As the opening titles state, William “Buck” Rogers (Gil Gerard) is a NASA astronaut from 1987 on the last manned mission to deep space. Through a malfunction, Rogers ends up frozen for 504 years before members of the Draconian Empire, specifically the scantily clad Princess Ardala (Pamela Hensley), revive him. He’s obviously fairly disoriented and the Draconians, whose general Kane secretly plans to invade the Earth, send Buck off again with a tracking chip.
When he finally gets to Earth, he meets Colonel Wilma Deering (Erin Gray), who doesn’t trust him at all. He also meets the head of the Defense Directorate, Dr. Huer (Tim O’Connor) who gives the 20th Century Man a robotic servant named Twiki (voiced by Mel Blanc), and a hyper-intelligent computer called Dr. Theopolis (Eric Server). Twiki and Theo are like Flava Flav and his clock, if that helps you picture it.
While Buck ultimately helps the Earth defense force fend off the Draconians, the pilot movie ends with him unsure if he’s really ready to sign up for full time military defense service. However, he does agree to help out when they need him. And, turns out, they need him a lot. Since he’s effectively a nobody in New Chicago (the new capitol of Earth), he can go undercover to infiltrate threats to the planet. He ends up becoming kind of like a future James Bond.

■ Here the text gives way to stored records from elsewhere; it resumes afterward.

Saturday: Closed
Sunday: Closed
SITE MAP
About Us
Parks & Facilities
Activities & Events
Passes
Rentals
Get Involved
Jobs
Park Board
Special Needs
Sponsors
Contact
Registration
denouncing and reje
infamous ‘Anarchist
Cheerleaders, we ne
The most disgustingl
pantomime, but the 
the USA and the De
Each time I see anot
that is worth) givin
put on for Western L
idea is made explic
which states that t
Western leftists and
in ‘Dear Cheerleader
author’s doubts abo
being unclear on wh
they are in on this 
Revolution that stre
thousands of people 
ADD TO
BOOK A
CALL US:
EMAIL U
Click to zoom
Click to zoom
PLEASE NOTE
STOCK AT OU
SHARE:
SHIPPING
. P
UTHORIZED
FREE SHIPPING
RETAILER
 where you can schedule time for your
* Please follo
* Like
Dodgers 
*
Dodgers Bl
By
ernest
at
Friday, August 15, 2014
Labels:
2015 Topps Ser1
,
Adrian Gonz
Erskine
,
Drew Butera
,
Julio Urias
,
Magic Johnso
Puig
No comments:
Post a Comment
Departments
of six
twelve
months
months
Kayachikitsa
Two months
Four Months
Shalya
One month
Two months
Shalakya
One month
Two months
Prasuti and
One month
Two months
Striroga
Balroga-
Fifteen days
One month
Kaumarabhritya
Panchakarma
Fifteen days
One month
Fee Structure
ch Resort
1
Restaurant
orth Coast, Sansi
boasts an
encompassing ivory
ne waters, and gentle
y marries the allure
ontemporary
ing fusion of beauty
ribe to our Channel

It’s in this way Buck Rogers in the 25th Century cements itself as a particularly effective space adventure. Each episode or two was a new mission with an overarching plot involving Draconia’s mission to overthrow the Earth in the background. Deering and Rogers have a strong working relationship but, of course, also have a constant will-they/won’t-they thing that kept audiences invested.
Watching it now, there’s definitely a vibe of Peter Quill to Buck Rogers. He’s a 20th Century Earth guy, a fish out of water who has natural charm and charisma that helps him get out of just about any jam. Unlike the prettyboy leads of BSG, Gil Gerard is a beefy, rugged screen hero and you can’t help but root for him. And, of course, there’s some tremendous late-‘7os sci-fi action all the way through.

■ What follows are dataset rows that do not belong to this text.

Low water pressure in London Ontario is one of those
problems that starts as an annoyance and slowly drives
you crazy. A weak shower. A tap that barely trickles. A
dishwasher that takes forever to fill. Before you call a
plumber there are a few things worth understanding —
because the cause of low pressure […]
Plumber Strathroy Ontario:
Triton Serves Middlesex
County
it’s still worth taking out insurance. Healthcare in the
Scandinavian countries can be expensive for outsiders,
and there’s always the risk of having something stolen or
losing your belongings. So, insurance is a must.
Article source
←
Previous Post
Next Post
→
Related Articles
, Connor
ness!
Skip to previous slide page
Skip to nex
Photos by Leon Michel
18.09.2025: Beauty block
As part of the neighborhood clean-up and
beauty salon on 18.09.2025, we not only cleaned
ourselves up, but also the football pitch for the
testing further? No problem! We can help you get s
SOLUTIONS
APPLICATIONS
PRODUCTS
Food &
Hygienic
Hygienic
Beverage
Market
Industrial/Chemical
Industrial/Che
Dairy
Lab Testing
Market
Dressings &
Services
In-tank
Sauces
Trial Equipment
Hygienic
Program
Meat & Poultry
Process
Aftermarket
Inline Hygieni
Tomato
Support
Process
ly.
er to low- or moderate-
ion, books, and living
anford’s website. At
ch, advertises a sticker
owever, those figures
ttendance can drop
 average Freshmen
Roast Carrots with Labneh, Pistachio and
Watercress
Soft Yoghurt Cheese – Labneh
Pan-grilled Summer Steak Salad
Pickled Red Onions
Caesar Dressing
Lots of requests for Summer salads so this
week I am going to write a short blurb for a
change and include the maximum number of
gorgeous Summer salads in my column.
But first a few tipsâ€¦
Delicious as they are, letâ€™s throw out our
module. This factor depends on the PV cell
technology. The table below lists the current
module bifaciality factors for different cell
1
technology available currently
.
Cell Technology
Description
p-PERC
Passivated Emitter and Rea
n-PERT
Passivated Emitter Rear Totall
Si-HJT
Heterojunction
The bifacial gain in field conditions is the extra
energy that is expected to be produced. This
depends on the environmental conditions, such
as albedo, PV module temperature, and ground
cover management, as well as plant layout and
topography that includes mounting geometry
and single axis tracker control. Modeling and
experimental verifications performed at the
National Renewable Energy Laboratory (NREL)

The first season saw impressive guest stars such as Jack Palance; Frank Gorshin; Cesar Romero; Peter Graves; Woody Strode; Jamie Lee Curtis; Mary Woronov; Jerry Orbach; Richard Moll; Sid Haig; Vera Miles; and Julie Newmar. Why yes, that is three different villains from Batman 1966. Also Gary Coleman, because ’70s.
And like all of the best short-lived sci-fi shows, it seems, if it gets a second season, it’s completely different. Like The Outer Limits and Space: 1999 before it, a new group of producers took over between seasons and totally revamped Buck Rogers in the 25th Century. Buck, Wilma, and Twiki remained, but Dr. Theopolis and Dr. Huer were out. Also out was the central concept; instead of defending Earth from threats, Buck and Wilma were now on a ship called Searcher seeking out the five tribes of humanity that left Earth after the nuclear fallout. If this sounds a bit like Battlestar Galactica, it’s because that’s exactly what the new producers were doing.

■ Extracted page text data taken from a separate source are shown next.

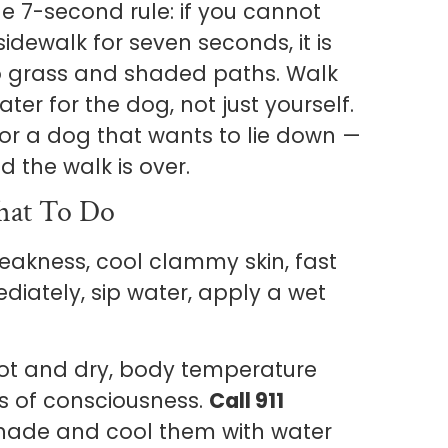
 7-second rule: if you cannot
idewalk for seven seconds, it is
 to grass and shaded paths. Walk
ater for the dog, not just yourself.
 or a dog that wants to lie down —
d the walk is over.
hat To Do
eakness, cool clammy skin, fast
iately, sip water, apply a wet
hot and dry, body temperature
ss of consciousness.
Call 911
hade and cool them with water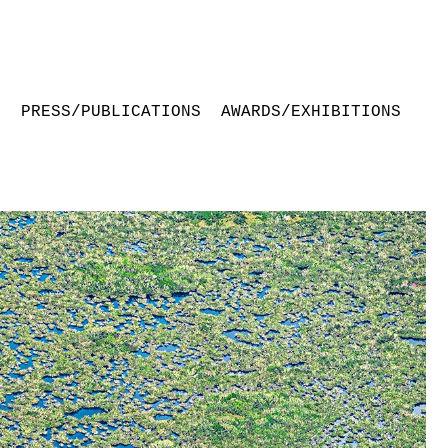
S
PRESS/PUBLICATIONS
AWARDS/EXHIBITIONS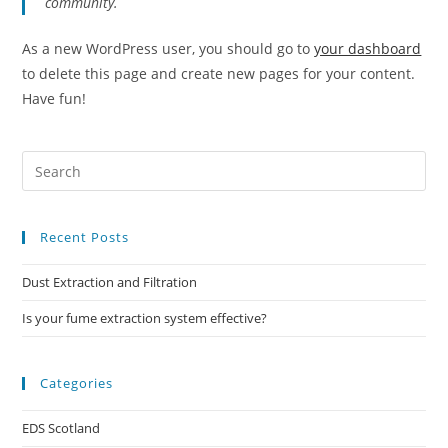
community.
As a new WordPress user, you should go to
your dashboard
to delete this page and create new pages for your content.
Have fun!
Recent Posts
Dust Extraction and Filtration
Is your fume extraction system effective?
Categories
EDS Scotland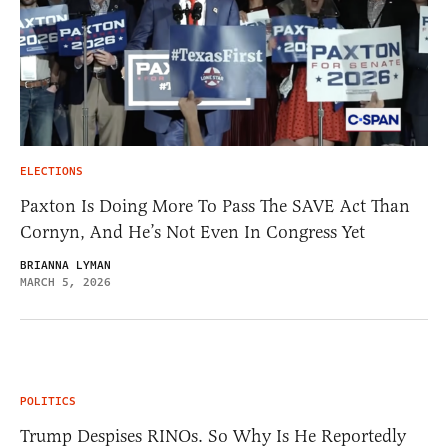
ELECTIONS
Paxton Is Doing More To Pass The SAVE Act Than
Cornyn, And He’s Not Even In Congress Yet
BRIANNA LYMAN
MARCH 5, 2026
POLITICS
Trump Despises RINOs. So Why Is He Reportedly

So while season two does have a character named Hawk who is a Bird Person (seriously, the Rick and Morty team based him on Hawk), it loses some of the uniqueness. It feels just kind of like any other Star Trek-esque space series. And perhaps most egregiously, it made the character of Wilma Deering (a COLONEL let us not forget) into much more of a damsel. They even put her in miniskirts instead of the jumpsuit from season one. It may as well be a different character. It only lasted 13 episodes in its new format before sadly meeting cancelation.
While delightfully dated (Buck disco dances in the first episode), it also scratches a very particular sci-fi itch with me. The Mandalorian and its adventure-serial structure also scratches it. So if you need more spaceships zoom-zoom and laser guns pew-pew, I’d definitely recommend Buck Rogers in the 25th Century.
Kino Lorber has released the whole series plus the two-hour pilot movie in a complete Blu-ray collection.